Warner Bros. Discovery has emerged as a prized target for both Netflix and Paramount Skydance due to its marquee film and television studios, expansive content library, and globally recognised franchises including Game of Thrones, Harry Potter, and DC Comics icons such as Batman and Superman.
Paramount, led by David Ellison, had intensified its efforts in recent weeks by sweetening terms and mounting a public campaign aimed at convincing shareholders that its bid was superior. Warner Bros. ultimately rejected that proposal. Paramount declined to comment on Netflix’s revised offer on Tuesday.
To secure shareholder approval, Warner Bros. Discovery will now hold a special investor meeting to vote on the Netflix deal. Netflix said the meeting is expected to take place by April.
“Our revised all-cash agreement will enable an expedited timeline to a stockholder vote and provide greater financial certainty,” Netflix co-CEO Ted Sarandos said in a statement.
Markets reacted cautiously to the news. Netflix shares rose 0.9% ahead of its quarterly earnings announcement, while Warner Bros. Discovery stock slipped 0.5% in early trading. Paramount shares fell 1.9%.
Despite the board’s endorsement, some investors believe the contest is far from settled. Alex Fitch, portfolio manager at Harris Oakmark — Warner Bros. Discovery’s fifth-largest shareholder with roughly 96 million shares — said the revised deal intensifies pressure on Paramount.
“This new agreement only ramps up the pressure,” Fitch said. “Netflix is clearly signalling how serious it is. Paramount now has very little time to respond, and if it wants to win, it must come back with an offer that is unambiguously better.”
Revised Deal Replaces Cash-and-Stock Offer
Netflix’s strategic shift follows a sharp decline in its own share price. Since announcing the original merger framework on December 5, Netflix stock has fallen roughly 15%, closing at $88 on Friday — well below the $97.91 floor price embedded in the original deal.
Paramount cited that drop as evidence that its proposal offered greater certainty. In response, Netflix replaced its earlier package of $23.25 in cash and $4.50 in Netflix stock with a fully cash-based consideration of $27.75 per share.
“The merger consideration is now a fixed cash amount paid by an investment-grade company, providing Warner Bros. stockholders with certainty of value and immediate liquidity,” the company said in its filing.
Warner Bros. Discovery also disclosed fresh valuation details for its proposed cable and television spin-off, Discovery Global, which would house assets such as CNN, TNT Sports, and Discovery+.
The board argued that when combined with continued ownership in Discovery Global, the Netflix deal delivers greater long-term value than Paramount Skydance’s $30-per-share all-cash offer.
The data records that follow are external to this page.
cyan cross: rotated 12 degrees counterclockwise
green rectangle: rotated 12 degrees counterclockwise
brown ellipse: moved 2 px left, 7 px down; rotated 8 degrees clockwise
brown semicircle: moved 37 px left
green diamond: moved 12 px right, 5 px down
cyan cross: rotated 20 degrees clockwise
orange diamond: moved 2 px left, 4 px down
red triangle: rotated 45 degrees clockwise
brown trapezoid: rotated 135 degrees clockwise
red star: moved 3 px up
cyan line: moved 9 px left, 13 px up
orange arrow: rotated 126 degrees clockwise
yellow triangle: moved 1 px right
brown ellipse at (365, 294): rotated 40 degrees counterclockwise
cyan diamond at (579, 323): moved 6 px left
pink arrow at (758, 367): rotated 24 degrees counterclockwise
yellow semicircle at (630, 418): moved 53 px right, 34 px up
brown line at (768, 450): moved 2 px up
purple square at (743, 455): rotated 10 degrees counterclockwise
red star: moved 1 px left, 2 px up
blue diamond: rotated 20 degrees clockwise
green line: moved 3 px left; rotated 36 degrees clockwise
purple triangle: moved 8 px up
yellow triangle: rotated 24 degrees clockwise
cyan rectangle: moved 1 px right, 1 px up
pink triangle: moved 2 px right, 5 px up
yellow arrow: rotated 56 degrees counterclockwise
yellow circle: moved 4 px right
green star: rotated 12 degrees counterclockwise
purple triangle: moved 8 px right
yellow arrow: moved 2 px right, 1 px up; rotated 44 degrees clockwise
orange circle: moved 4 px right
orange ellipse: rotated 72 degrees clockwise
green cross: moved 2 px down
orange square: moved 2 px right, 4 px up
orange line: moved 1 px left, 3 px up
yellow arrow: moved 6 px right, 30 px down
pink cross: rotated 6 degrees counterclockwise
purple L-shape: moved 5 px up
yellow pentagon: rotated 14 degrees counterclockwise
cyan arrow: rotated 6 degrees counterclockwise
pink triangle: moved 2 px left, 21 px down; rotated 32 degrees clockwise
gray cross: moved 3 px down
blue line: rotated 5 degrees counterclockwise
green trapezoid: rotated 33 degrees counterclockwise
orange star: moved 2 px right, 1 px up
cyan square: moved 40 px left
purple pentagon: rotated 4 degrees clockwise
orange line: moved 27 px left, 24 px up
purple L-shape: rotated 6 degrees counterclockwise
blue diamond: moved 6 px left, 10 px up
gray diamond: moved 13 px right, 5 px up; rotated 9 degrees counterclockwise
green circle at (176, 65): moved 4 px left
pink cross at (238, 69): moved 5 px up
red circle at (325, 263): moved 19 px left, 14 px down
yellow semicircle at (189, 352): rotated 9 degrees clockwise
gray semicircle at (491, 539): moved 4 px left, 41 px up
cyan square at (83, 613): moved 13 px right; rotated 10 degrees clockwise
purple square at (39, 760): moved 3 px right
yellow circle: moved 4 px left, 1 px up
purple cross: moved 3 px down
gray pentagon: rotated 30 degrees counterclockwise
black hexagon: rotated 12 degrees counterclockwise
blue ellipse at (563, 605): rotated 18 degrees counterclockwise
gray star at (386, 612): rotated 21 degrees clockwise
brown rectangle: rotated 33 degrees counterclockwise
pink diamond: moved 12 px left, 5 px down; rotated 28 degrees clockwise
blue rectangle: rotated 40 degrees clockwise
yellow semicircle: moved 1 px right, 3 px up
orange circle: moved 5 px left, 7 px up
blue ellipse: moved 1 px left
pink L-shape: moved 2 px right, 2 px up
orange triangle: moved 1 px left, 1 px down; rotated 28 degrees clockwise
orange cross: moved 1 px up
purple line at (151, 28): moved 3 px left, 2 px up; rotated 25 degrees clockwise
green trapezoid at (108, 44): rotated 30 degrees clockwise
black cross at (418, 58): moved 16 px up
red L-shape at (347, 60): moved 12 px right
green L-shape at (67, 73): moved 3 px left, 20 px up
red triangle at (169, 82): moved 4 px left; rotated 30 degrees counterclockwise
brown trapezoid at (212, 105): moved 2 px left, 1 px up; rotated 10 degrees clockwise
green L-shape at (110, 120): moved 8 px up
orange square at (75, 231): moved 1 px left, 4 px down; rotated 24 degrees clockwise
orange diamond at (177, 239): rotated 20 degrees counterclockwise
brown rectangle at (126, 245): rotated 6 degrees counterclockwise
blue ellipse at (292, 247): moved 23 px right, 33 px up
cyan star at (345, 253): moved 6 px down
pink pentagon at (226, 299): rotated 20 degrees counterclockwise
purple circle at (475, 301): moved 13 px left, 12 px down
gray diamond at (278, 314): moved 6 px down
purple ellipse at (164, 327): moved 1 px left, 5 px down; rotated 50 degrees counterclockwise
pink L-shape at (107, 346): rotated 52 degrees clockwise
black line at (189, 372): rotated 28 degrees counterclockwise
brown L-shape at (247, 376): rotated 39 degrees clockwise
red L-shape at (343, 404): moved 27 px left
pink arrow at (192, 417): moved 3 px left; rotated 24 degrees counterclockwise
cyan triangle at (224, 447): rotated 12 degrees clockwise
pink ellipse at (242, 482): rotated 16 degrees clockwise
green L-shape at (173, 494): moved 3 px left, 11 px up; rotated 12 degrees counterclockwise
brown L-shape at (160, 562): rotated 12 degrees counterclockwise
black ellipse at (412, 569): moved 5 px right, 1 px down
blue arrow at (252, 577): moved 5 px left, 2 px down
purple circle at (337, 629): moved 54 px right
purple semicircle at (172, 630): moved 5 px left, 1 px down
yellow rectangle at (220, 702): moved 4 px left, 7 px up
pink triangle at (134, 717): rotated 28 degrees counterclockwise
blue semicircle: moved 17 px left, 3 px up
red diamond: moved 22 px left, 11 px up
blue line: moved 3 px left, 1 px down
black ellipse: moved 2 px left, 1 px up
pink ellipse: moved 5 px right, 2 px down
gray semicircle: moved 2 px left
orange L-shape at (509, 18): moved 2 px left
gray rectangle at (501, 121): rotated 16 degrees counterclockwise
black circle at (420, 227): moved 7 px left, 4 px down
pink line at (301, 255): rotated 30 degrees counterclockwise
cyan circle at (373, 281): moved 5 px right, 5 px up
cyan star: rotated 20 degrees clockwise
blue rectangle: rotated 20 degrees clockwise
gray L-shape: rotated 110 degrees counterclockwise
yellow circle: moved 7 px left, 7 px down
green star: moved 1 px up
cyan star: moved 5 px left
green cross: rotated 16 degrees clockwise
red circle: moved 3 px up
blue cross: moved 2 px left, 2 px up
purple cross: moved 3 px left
Financial advisers used three valuation methodologies to assess Discovery Global, producing a range from a low of $1.33 per share to a high of $6.86 per share in the event of a future transaction.
Paramount has dismissed the valuation, arguing that the cable spin-off is effectively worthless and should not factor into shareholder decision-making.
Paramount Tender Offer Nears Deadline
As investors weigh the competing bids, Paramount filed a lawsuit on January 12 seeking to accelerate disclosure of Warner Bros. Discovery’s financial details. A Delaware judge rejected the request, ruling that Paramount failed to demonstrate irreparable harm.
Paramount Skydance’s tender offer is set to expire on January 21. The company did not immediately respond to a request for comment.
“Paramount will appeal to shareholders again, but without a higher price, the messaging will amount to window dressing,” said Emarketer analyst Ross Benes.
A shareholder vote later this year is expected to bring the standoff to a climax, particularly as investors reassess the long-term value of cable television assets.
Warner Bros. reiterated its rationale for rejecting Paramount’s proposal, stating that the $30-per-share offer failed to adequately compensate shareholders after accounting for execution risks, costs, and regulatory uncertainty.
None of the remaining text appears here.